Which term describes varicosities of the rectum and anus that become more severe with constipation and with descent of the infant's head into the pelvis? 1) Rectalgia 2) Anomaly 3) Fistula 4) Hemorrhoids
4) Hemorrhoids This is the definition of hemorrhoids, which are discomforts that can occur during pregnancy. Rectalgia is pain in the rectum. An anomaly is an abnormality. A fistula is an abnormal passageway between two organs or between an organ and the exterior of the body. Topics Chapter - Chapter 4, Prenatal Care and Adaptations to Pregnancy Mastery Level 0 1 2 3 Cognitive Level - Remembering Concept (Giddens) - Elimination Concept (Giddens) - Inflammation Concept (Giddens) - Evidence Concept (HESI) - Elimination Concept (HESI) - Inflammation Concept (HESI) - Evidence-Based Practice/Evidence LPN Client Needs - Health Promotion and Maintenance LPN Nursing Process - Data Collection QSEN Competency - Patient-Centered Care Text Reference - p. 71
Which sign indicates the flexing of the body of the uterus against the cervix? 1) Hegar's sign 2) Goodell's sign 3) Chadwick's sign 4) McDonald's sign
4) McDonald's sign McDonald's sign, Hegar's sign, Goodell's sign, and Chadwick's sign all indicate pregnancy. McDonald's sign is the flexing of the body of the uterus against the cervix. It is caused by a softening of the lower uterine segment. The softening of the lower uterine segment is Hegar's sign. Goodell's sign indicates a softening of the cervix and the vagina as a result of increased vascular congestion. Chadwick's sign is characterized by the purplish or bluish discoloration of the cervix, vagina, and vulva as a result of increased vascular congestion.
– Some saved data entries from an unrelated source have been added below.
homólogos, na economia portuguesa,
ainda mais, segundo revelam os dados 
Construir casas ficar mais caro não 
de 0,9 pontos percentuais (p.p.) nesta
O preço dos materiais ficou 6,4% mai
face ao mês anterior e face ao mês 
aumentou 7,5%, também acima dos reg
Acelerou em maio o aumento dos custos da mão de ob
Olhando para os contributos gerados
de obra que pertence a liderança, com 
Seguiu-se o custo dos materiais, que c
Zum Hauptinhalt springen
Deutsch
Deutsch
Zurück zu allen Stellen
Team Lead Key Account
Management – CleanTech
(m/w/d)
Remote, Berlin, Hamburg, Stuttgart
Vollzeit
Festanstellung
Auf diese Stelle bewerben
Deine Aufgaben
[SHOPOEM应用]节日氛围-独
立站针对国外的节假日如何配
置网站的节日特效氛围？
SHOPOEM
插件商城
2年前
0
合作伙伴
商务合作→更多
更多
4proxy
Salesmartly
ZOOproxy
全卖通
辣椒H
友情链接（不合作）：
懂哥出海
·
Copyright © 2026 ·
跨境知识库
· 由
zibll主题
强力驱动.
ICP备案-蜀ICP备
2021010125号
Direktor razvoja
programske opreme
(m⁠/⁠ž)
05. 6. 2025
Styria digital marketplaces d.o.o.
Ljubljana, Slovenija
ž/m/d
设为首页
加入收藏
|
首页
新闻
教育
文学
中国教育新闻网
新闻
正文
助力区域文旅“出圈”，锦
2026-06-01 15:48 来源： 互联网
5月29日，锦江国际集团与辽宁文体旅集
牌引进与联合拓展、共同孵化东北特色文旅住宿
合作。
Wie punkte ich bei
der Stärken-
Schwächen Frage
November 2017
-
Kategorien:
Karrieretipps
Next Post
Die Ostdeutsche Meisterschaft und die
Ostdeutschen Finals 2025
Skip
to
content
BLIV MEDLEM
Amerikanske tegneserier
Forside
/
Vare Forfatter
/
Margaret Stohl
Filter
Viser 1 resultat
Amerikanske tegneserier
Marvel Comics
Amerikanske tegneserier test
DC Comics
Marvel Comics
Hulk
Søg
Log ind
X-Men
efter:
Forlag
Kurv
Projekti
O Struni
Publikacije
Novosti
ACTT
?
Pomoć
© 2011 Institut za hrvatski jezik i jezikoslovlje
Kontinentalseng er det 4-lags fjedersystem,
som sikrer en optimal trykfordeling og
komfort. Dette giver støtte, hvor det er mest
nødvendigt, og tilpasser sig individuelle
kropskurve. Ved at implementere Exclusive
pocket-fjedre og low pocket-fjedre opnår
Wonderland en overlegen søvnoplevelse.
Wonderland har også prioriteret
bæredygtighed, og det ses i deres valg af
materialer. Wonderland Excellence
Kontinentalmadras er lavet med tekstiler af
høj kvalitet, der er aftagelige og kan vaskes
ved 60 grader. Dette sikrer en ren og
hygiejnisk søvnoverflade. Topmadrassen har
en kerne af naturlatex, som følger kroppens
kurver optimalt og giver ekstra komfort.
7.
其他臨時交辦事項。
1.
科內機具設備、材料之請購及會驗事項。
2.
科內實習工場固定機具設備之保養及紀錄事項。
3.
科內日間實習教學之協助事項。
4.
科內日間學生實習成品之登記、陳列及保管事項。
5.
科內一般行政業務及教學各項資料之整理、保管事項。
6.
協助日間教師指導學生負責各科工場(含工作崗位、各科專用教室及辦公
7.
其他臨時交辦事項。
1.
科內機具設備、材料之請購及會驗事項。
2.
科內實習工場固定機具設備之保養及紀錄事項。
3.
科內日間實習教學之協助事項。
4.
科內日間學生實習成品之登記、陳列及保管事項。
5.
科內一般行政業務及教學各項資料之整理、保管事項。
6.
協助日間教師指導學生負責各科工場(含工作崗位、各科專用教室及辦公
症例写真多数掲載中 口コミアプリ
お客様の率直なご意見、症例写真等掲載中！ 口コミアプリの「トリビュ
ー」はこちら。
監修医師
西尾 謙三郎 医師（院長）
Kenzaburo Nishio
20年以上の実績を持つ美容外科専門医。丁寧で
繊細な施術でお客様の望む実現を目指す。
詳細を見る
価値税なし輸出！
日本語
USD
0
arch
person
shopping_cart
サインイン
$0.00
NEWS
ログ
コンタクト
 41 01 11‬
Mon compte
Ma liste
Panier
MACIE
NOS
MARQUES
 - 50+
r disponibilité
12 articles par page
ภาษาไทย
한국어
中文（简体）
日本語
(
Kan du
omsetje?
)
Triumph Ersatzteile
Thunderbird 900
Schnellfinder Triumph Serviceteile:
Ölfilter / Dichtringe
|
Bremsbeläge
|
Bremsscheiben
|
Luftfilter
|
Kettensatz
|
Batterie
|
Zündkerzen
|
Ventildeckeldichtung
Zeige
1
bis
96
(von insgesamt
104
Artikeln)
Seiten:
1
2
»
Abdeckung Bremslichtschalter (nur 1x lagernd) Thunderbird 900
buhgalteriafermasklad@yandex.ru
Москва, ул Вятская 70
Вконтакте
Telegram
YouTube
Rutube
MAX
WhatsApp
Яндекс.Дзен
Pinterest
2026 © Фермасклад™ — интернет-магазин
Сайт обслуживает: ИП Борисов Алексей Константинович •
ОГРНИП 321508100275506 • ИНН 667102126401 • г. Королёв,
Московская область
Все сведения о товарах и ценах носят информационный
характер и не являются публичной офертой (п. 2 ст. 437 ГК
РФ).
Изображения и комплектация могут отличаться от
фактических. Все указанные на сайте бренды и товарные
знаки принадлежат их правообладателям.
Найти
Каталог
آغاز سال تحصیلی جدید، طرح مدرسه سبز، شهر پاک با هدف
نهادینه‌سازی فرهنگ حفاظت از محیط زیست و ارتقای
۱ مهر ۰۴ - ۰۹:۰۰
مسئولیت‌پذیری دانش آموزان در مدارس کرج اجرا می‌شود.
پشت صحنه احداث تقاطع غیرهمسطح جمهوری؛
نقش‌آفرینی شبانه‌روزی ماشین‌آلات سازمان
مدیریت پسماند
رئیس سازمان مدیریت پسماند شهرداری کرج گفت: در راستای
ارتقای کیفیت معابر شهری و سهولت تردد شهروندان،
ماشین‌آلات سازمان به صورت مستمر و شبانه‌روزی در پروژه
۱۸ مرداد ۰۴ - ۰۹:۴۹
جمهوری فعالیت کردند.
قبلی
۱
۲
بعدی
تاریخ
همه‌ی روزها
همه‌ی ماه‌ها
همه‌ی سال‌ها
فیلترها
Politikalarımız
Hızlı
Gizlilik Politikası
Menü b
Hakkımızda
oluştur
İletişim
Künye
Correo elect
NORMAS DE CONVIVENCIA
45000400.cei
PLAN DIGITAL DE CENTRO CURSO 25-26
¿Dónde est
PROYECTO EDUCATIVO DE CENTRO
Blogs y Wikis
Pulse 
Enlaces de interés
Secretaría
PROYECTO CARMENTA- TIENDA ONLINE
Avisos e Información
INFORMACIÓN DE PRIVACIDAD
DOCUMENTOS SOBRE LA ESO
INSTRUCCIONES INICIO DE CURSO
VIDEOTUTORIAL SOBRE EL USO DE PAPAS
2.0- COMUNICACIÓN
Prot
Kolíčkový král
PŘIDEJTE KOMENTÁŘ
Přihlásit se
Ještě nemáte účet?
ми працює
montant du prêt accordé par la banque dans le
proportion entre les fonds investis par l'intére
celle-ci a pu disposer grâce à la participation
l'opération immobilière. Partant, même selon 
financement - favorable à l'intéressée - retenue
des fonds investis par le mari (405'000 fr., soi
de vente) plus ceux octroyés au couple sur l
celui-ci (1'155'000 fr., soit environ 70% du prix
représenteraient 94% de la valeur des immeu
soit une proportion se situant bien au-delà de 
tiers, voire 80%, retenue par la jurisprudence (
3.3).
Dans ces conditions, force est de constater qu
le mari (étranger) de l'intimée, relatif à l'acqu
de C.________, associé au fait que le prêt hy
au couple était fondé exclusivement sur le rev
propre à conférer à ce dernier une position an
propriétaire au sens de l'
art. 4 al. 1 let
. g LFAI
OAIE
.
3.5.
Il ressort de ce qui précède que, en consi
Which condition increases the risk of yeast infection in a postpartum patient? 1) The presence of lower levels of normal lactobacilli 2) The presence of lower levels of anaerobic bacteria 3) The presence of higher levels of glucose in the patient's urine 4) The presence of higher levels of glycogen in the patient's vaginal secretions
4) The presence of higher levels of glycogen in the patient's vaginal secretions Vaginal secretions increase after childbirth and may contain high amounts of glycogen. This promotes the growth of Candida albicans, a fungal organism that is responsible for causing yeast infections. Lower levels of normal lactobacilli may make the patient prone to bacterial infections, but it does not cause yeast infections. Higher levels of anaerobic bacteria are found in the vagina of a pregnant woman resulting from a decrease in the number of normal lactobacilli, and it is a normal finding. Higher levels of glucose in the urine indicate gestational diabetes, but it is not related to yeast infections.